### Task prompt
Every line from the one with "Nos engagements" up to and including the one with "oportunidad se trata de los más" is to be output exactly as it appears below; pictures are not.

### Data excerpts
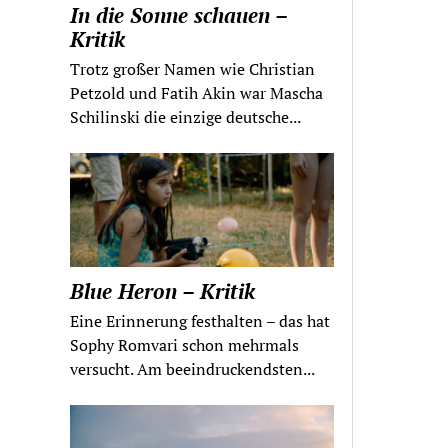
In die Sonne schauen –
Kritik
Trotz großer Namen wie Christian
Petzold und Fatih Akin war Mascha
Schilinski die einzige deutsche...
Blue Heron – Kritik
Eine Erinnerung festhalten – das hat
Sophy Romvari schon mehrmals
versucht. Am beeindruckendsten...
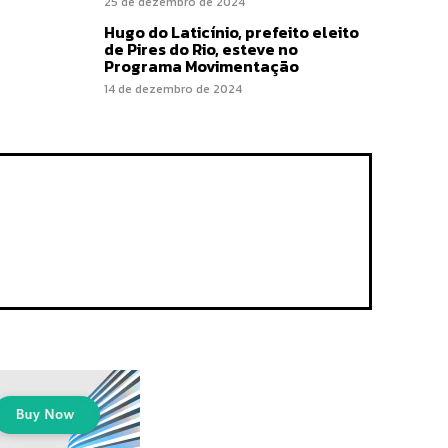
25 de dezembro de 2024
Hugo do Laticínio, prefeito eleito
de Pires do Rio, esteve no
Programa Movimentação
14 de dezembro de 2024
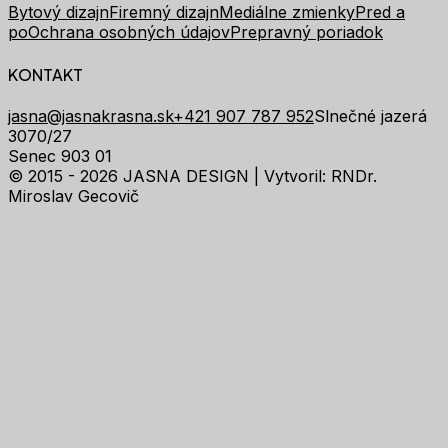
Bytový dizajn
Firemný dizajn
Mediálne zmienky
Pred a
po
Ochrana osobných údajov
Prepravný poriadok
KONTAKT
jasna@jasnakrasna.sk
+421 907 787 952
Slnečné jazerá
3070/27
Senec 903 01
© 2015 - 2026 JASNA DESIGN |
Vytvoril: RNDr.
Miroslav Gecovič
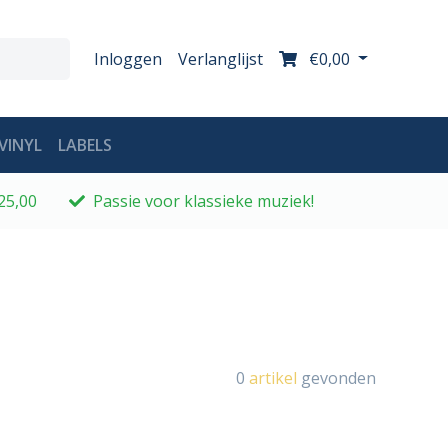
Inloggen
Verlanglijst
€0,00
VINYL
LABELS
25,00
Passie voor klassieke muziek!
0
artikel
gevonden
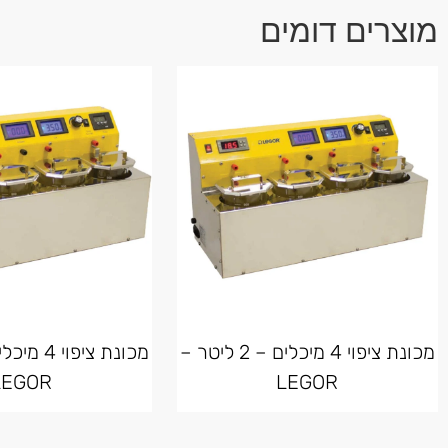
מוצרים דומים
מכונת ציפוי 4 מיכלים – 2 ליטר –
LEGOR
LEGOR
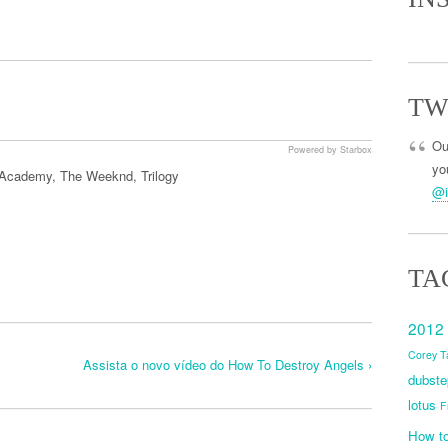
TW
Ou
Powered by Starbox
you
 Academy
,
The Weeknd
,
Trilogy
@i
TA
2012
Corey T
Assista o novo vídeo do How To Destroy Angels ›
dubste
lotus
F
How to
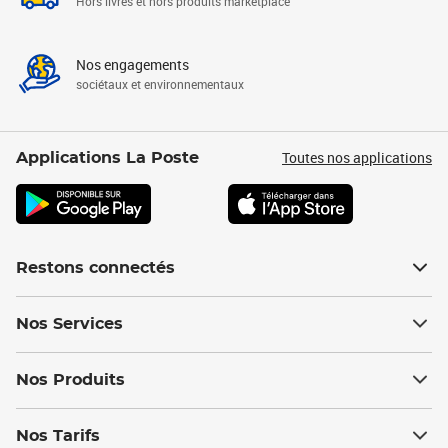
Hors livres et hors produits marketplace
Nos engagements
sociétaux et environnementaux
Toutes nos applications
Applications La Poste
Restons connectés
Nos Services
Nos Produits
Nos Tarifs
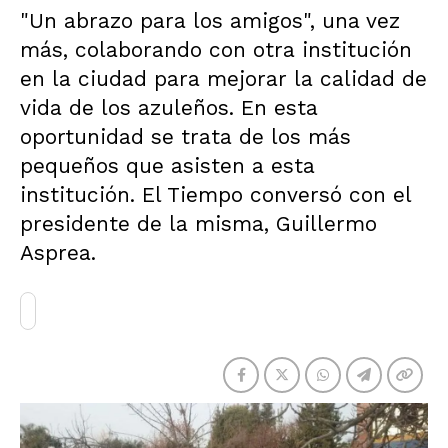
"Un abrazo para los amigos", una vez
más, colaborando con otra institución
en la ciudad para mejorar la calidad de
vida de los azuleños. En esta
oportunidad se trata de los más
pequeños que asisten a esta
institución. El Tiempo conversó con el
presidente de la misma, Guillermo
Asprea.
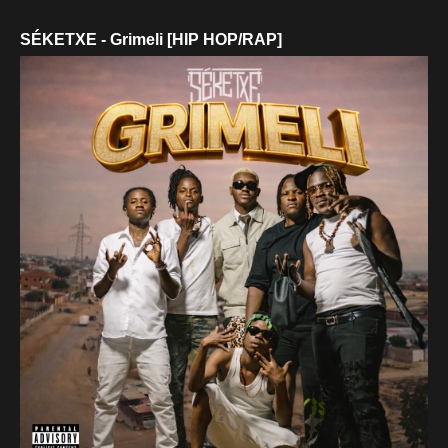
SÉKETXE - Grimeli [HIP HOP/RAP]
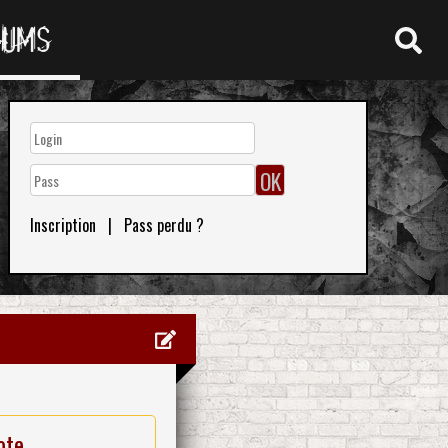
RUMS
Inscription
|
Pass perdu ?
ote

### Response area
Nos engagements
sociétaux et environnementaux
Toutes nos applications
Applications La Poste
Restons connectés
Nos Services
Nos Produits
Nos Tarifs
"Un abrazo para los amigos", una vez
más, colaborando con otra institución
en la ciudad para mejorar la calidad de
vida de los azuleños. En esta
oportunidad se trata de los más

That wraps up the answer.